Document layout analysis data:
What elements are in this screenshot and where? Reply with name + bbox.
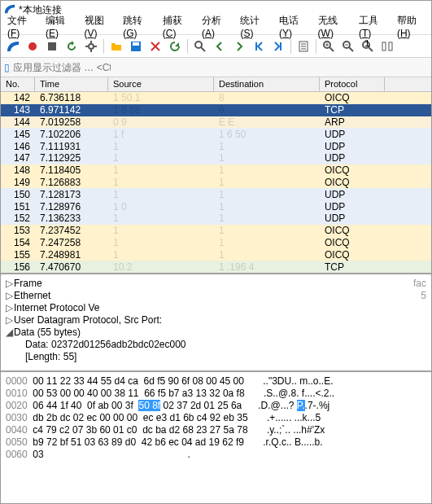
tree-leaf[interactable]: Data: 02372d01256adb2bdc02ec000: [6, 339, 426, 351]
table-row[interactable]: 1517.1289761 01UDP: [1, 200, 431, 213]
tree-node[interactable]: ▷Ethernet 5: [6, 290, 426, 302]
table-row[interactable]: 1507.12817311UDP: [1, 188, 431, 200]
square-icon[interactable]: [43, 37, 61, 55]
arrow-left-icon[interactable]: [211, 37, 229, 55]
svg-point-9: [195, 42, 202, 48]
col-no[interactable]: No.: [1, 77, 35, 91]
col-destination[interactable]: Destination: [214, 77, 320, 91]
zoom-in-icon[interactable]: [320, 37, 338, 55]
tree-node[interactable]: ▷Internet Protocol Ve: [6, 302, 426, 314]
hex-row[interactable]: 0040 c4 79 c2 07 3b 60 01 c0 dc ba d2 68…: [6, 424, 426, 436]
bookmark-icon[interactable]: ▯: [4, 62, 10, 73]
circle-red-icon[interactable]: [24, 37, 41, 55]
filter-bar: ▯: [1, 58, 431, 77]
table-row[interactable]: 1557.24898111OICQ: [1, 248, 431, 261]
tree-leaf[interactable]: [Length: 55]: [6, 351, 426, 363]
autoscroll-icon[interactable]: [295, 37, 312, 55]
hex-row[interactable]: 0000 00 11 22 33 44 55 d4 ca 6d f5 90 6f…: [6, 375, 426, 388]
resize-cols-icon[interactable]: [378, 37, 396, 55]
close-icon[interactable]: [146, 37, 164, 55]
save-icon[interactable]: [127, 37, 145, 55]
svg-point-0: [28, 42, 37, 50]
packet-list[interactable]: 1426.7361181 50.1 8OICQ1436.9711421 8 68…: [1, 92, 431, 273]
table-row[interactable]: 1527.13623311UDP: [1, 213, 431, 225]
col-time[interactable]: Time: [35, 77, 108, 91]
svg-rect-23: [389, 42, 392, 50]
go-last-icon[interactable]: [269, 37, 287, 55]
table-row[interactable]: 1426.7361181 50.1 8OICQ: [1, 92, 431, 104]
svg-rect-1: [48, 42, 56, 50]
table-row[interactable]: 1487.11840511OICQ: [1, 164, 431, 177]
menu-h[interactable]: 帮助(H): [392, 12, 430, 41]
tree-node[interactable]: ▷User Datagram Protocol, Src Port:: [6, 314, 426, 327]
hex-row[interactable]: 0010 00 53 00 00 40 00 38 11 66 f5 b7 a3…: [6, 388, 426, 400]
table-row[interactable]: 1436.9711421 8 68 6TCP: [1, 104, 431, 116]
svg-rect-22: [382, 42, 386, 50]
tree-node[interactable]: ▷Framefac: [6, 278, 426, 290]
toolbar: 1: [1, 35, 431, 58]
fin-icon[interactable]: [4, 37, 22, 55]
refresh-icon[interactable]: [166, 37, 184, 55]
svg-line-13: [329, 47, 334, 51]
svg-rect-8: [133, 42, 139, 46]
display-filter-input[interactable]: [13, 62, 111, 73]
hex-row[interactable]: 0050 b9 72 bf 51 03 63 89 d0 42 b6 ec 04…: [6, 436, 426, 449]
table-row[interactable]: 1567.47067010.21 .196 4TCP: [1, 261, 431, 273]
packet-list-header: No. Time Source Destination Protocol: [1, 77, 431, 92]
packet-bytes[interactable]: 0000 00 11 22 33 44 55 d4 ca 6d f5 90 6f…: [1, 370, 431, 464]
table-row[interactable]: 1447.0192580 9E EARP: [1, 116, 431, 129]
zoom-reset-icon[interactable]: 1: [359, 37, 377, 55]
find-icon[interactable]: [191, 37, 209, 55]
go-first-icon[interactable]: [250, 37, 268, 55]
table-row[interactable]: 1477.11292511UDP: [1, 152, 431, 164]
table-row[interactable]: 1467.11193111UDP: [1, 140, 431, 152]
zoom-out-icon[interactable]: [339, 37, 357, 55]
col-protocol[interactable]: Protocol: [320, 77, 385, 91]
hex-row[interactable]: 0030 db 2b dc 02 ec 00 00 00 ec e3 d1 6b…: [6, 412, 426, 424]
table-row[interactable]: 1547.24725811OICQ: [1, 237, 431, 249]
hex-row[interactable]: 0060 03 .: [6, 449, 426, 461]
folder-icon[interactable]: [107, 37, 125, 55]
table-row[interactable]: 1457.1022061 f1 6 50UDP: [1, 128, 431, 140]
svg-line-10: [201, 47, 205, 51]
tree-node[interactable]: ◢Data (55 bytes): [6, 327, 426, 339]
svg-point-2: [89, 44, 94, 49]
restart-icon[interactable]: [63, 37, 81, 55]
col-source[interactable]: Source: [108, 77, 214, 91]
table-row[interactable]: 1537.23745211OICQ: [1, 225, 431, 237]
packet-details[interactable]: ▷Framefac▷Ethernet 5▷Internet Protocol V…: [1, 273, 431, 370]
arrow-right-icon[interactable]: [230, 37, 248, 55]
svg-text:1: 1: [364, 40, 370, 49]
menu-bar: 文件(F)编辑(E)视图(V)跳转(G)捕获(C)分析(A)统计(S)电话(Y)…: [1, 19, 431, 35]
svg-line-17: [349, 47, 353, 51]
hex-row[interactable]: 0020 06 44 1f 40 0f ab 00 3f 50 8f 02 37…: [6, 400, 426, 412]
table-row[interactable]: 1497.12688311OICQ: [1, 177, 431, 189]
gear-icon[interactable]: [82, 37, 100, 55]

*WHAT IS REQUIRED:* With the images excluded, reproduce the data above precisely as written.

*FINISHED EXERCISE:*
What elements are in this screenshot and where? Reply with name + bbox.
tree-leaf[interactable]: Data: 02372d01256adb2bdc02ec000: [6, 339, 426, 351]
table-row[interactable]: 1517.1289761 01UDP: [1, 200, 431, 213]
tree-node[interactable]: ▷Ethernet 5: [6, 290, 426, 302]
table-row[interactable]: 1507.12817311UDP: [1, 188, 431, 200]
square-icon[interactable]: [43, 37, 61, 55]
arrow-left-icon[interactable]: [211, 37, 229, 55]
svg-point-9: [195, 42, 202, 48]
col-no[interactable]: No.: [1, 77, 35, 91]
col-destination[interactable]: Destination: [214, 77, 320, 91]
zoom-in-icon[interactable]: [320, 37, 338, 55]
tree-node[interactable]: ▷Internet Protocol Ve: [6, 302, 426, 314]
hex-row[interactable]: 0040 c4 79 c2 07 3b 60 01 c0 dc ba d2 68…: [6, 424, 426, 436]
bookmark-icon[interactable]: ▯: [4, 62, 10, 73]
circle-red-icon[interactable]: [24, 37, 41, 55]
filter-bar: ▯: [1, 58, 431, 77]
table-row[interactable]: 1557.24898111OICQ: [1, 248, 431, 261]
tree-leaf[interactable]: [Length: 55]: [6, 351, 426, 363]
autoscroll-icon[interactable]: [295, 37, 312, 55]
hex-row[interactable]: 0000 00 11 22 33 44 55 d4 ca 6d f5 90 6f…: [6, 375, 426, 388]
resize-cols-icon[interactable]: [378, 37, 396, 55]
close-icon[interactable]: [146, 37, 164, 55]
save-icon[interactable]: [127, 37, 145, 55]
svg-point-0: [28, 42, 37, 50]
packet-list[interactable]: 1426.7361181 50.1 8OICQ1436.9711421 8 68…: [1, 92, 431, 273]
table-row[interactable]: 1527.13623311UDP: [1, 213, 431, 225]
col-time[interactable]: Time: [35, 77, 108, 91]
svg-rect-23: [389, 42, 392, 50]
go-last-icon[interactable]: [269, 37, 287, 55]
table-row[interactable]: 1426.7361181 50.1 8OICQ: [1, 92, 431, 104]
svg-rect-1: [48, 42, 56, 50]
table-row[interactable]: 1487.11840511OICQ: [1, 164, 431, 177]
menu-h[interactable]: 帮助(H): [392, 12, 430, 41]
tree-node[interactable]: ▷User Datagram Protocol, Src Port:: [6, 314, 426, 327]
hex-row[interactable]: 0010 00 53 00 00 40 00 38 11 66 f5 b7 a3…: [6, 388, 426, 400]
table-row[interactable]: 1436.9711421 8 68 6TCP: [1, 104, 431, 116]
svg-rect-22: [382, 42, 386, 50]
tree-node[interactable]: ▷Framefac: [6, 278, 426, 290]
toolbar: 1: [1, 35, 431, 58]
fin-icon[interactable]: [4, 37, 22, 55]
refresh-icon[interactable]: [166, 37, 184, 55]
svg-line-13: [329, 47, 334, 51]
svg-rect-8: [133, 42, 139, 46]
display-filter-input[interactable]: [13, 62, 111, 73]
hex-row[interactable]: 0050 b9 72 bf 51 03 63 89 d0 42 b6 ec 04…: [6, 436, 426, 449]
table-row[interactable]: 1567.47067010.21 .196 4TCP: [1, 261, 431, 273]
packet-list-header: No. Time Source Destination Protocol: [1, 77, 431, 92]
packet-bytes[interactable]: 0000 00 11 22 33 44 55 d4 ca 6d f5 90 6f…: [1, 370, 431, 464]
table-row[interactable]: 1447.0192580 9E EARP: [1, 116, 431, 129]
zoom-reset-icon[interactable]: 1: [359, 37, 377, 55]
find-icon[interactable]: [191, 37, 209, 55]
go-first-icon[interactable]: [250, 37, 268, 55]
table-row[interactable]: 1477.11292511UDP: [1, 152, 431, 164]
table-row[interactable]: 1467.11193111UDP: [1, 140, 431, 152]
zoom-out-icon[interactable]: [339, 37, 357, 55]
col-protocol[interactable]: Protocol: [320, 77, 385, 91]
hex-row[interactable]: 0030 db 2b dc 02 ec 00 00 00 ec e3 d1 6b…: [6, 412, 426, 424]
table-row[interactable]: 1547.24725811OICQ: [1, 237, 431, 249]
hex-row[interactable]: 0060 03 .: [6, 449, 426, 461]
folder-icon[interactable]: [107, 37, 125, 55]
table-row[interactable]: 1457.1022061 f1 6 50UDP: [1, 128, 431, 140]
svg-line-10: [201, 47, 205, 51]
tree-node[interactable]: ◢Data (55 bytes): [6, 327, 426, 339]
svg-point-2: [89, 44, 94, 49]
restart-icon[interactable]: [63, 37, 81, 55]
col-source[interactable]: Source: [108, 77, 214, 91]
table-row[interactable]: 1537.23745211OICQ: [1, 225, 431, 237]
packet-details[interactable]: ▷Framefac▷Ethernet 5▷Internet Protocol V…: [1, 273, 431, 370]
arrow-right-icon[interactable]: [230, 37, 248, 55]
svg-text:1: 1: [364, 40, 370, 49]
menu-bar: 文件(F)编辑(E)视图(V)跳转(G)捕获(C)分析(A)统计(S)电话(Y)…: [1, 19, 431, 35]
svg-line-17: [349, 47, 353, 51]
hex-row[interactable]: 0020 06 44 1f 40 0f ab 00 3f 50 8f 02 37…: [6, 400, 426, 412]
table-row[interactable]: 1497.12688311OICQ: [1, 177, 431, 189]
gear-icon[interactable]: [82, 37, 100, 55]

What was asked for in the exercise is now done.